Trends in all-cause and cardiovascular mortality in patients with incident rheumatoid arthritis: a 20-year follow-up matched case-cohort study Open Access

Abstract

Objectives

To examine all-cause and cardiovascular disease (CVD) mortality in consecutive cohorts of patients with incident RA, compared with population comparators.

Methods

The Oslo RA register inclusion criteria were diagnosis of RA (1987 ACR criteria) and residency in Oslo. Patients with disease onset 1994–2008 and 10 matched comparators for each case were linked to the Norwegian Cause of Death Registry. Hazard ratios for all-cause and CVD mortality were calculated for 5, 10, 15 and 20 years of observation using stratified cox-regression models. Mortality trends were estimated by multivariate cox-regression.

Results

443, 479 and 469 cases with disease incidence in the periods 94–98, 99–03 and 04–08 were matched to 4430, 4790 and 4690 comparators, respectively. For cases diagnosed between 1994 and 2003, the all-cause mortality of cases diverged significantly from comparators after 10 years of disease duration [hazard ratio (95% CI) 94–98 cohort 1.42 (1.15–1.75): 99–03 cohort 1.37 (1.08–1.73)]. CVD related mortality was significantly increased after 5 years for the 94–98 cohort [hazard ratio (95% CI) 1.86 (1.16–2.98) and after 10 years for the 99–03 cohort 1.80 (1.20–2.70)]. Increased mortality was not observed in the 04–08 cohort where cases had significantly lower 10-year all-cause and CVD mortality compared with earlier cohorts.

Conclusion

All-cause and CVD mortality were significantly increased in RA patients diagnosed from 1994 to 2003, compared with matched comparators, but not in patients diagnosed after 2004. This may indicate that modern treatment strategies have a positive impact on mortality in patients with RA.

Introduction

RA is a chronic, systemic disease characterized by joint inflammation and in some cases, extra-articular manifestations. The mortality rate in patients with RA has in meta-analyses been estimated to be increased by 50–60%, compared with that of the general population [1, 2]. About 40% of the deaths in the cohorts included in the meta-analyses were due to cardiovascular disease (CVD), which was the most frequent cause of death [1]. Recent studies suggest that RA patients are still not benefitting fully from the declining mortality rate observed in the general population [3–5].
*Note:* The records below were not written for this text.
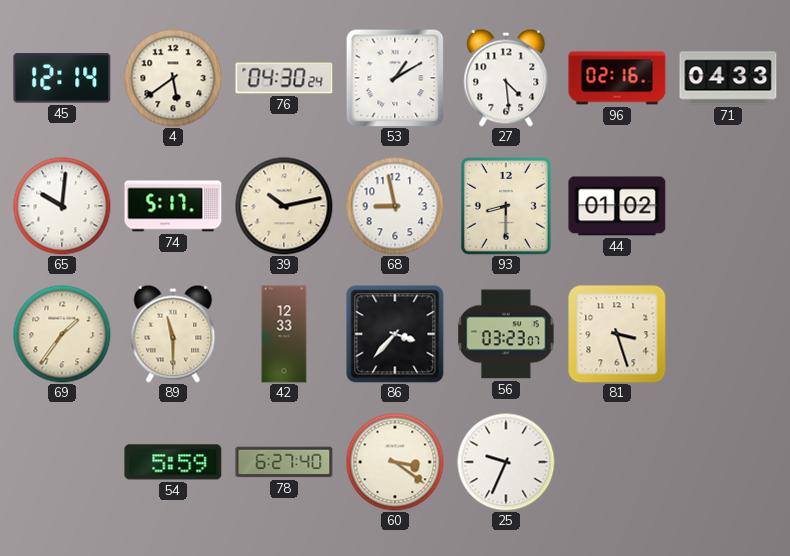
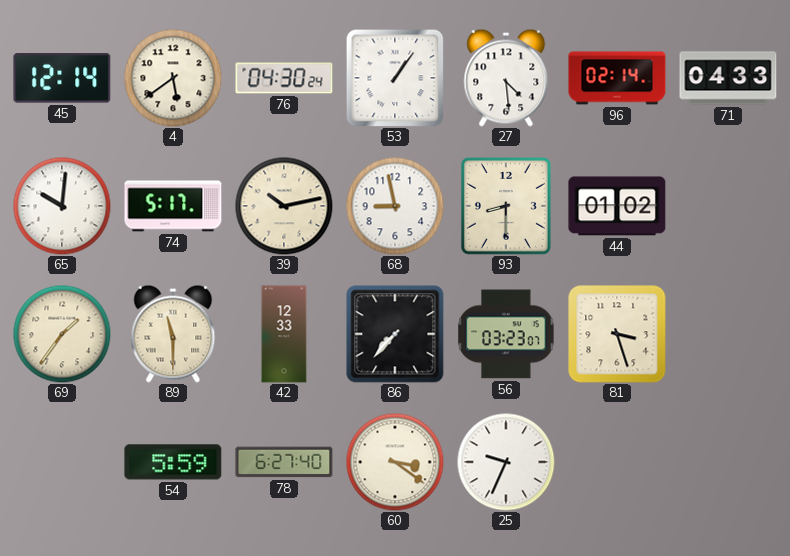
53: 1:10 -> 1:06
96: 02:16 -> 02:14
86: 3:37 -> 7:37
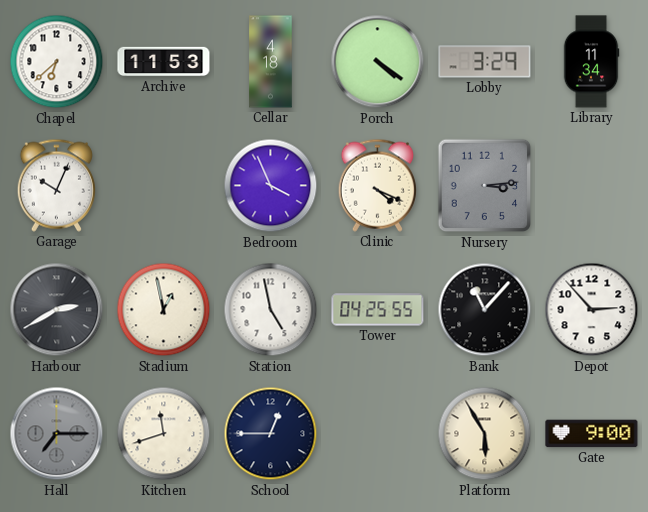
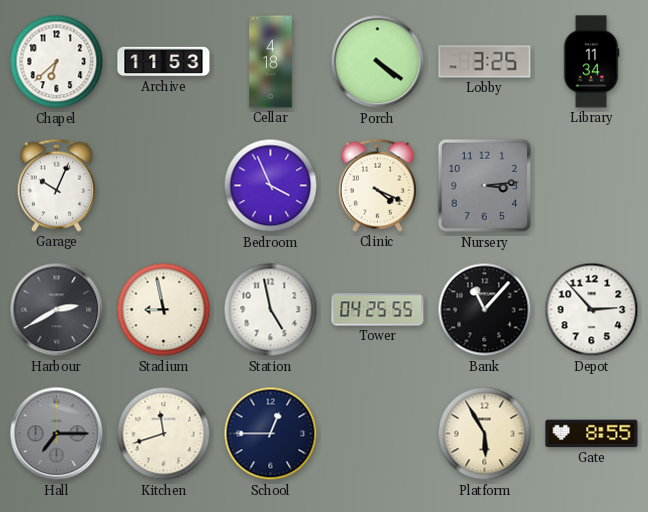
Lobby: 3:29 -> 3:25
Stadium: 12:58 -> 8:58
Gate: 9:00 -> 8:55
The RA treatment strategy has changed dramatically over the past two decades and the importance of early and intensive therapy and frequent assessments, in order to achieve a predefined treatment target and minimize joint damage, has become increasingly recognized [6–8]. The current EULAR recommendations for the treatment of early arthritis advocate rapid referral to a specialist, a minimum of 50% reduction in clinical disease activity after 3 months of treatment and a treatment goal of remission by 6 months [9]. These ambitious goals have been facilitated by the increased use of methotrexate and the introduction of TNF-α inhibitors from the turn of the century [10]. There is, however, a lack of knowledge concerning the effect of the change in treatment strategy on mortality.

The Oslo RA Register (ORAR) contains a large and representative cohort of individuals with RA [11]. Patients included in the register were treated according to the prevailing recommendations at the time of disease onset, and have thus been subjected to change in treatment practices during the longitudinal follow-up.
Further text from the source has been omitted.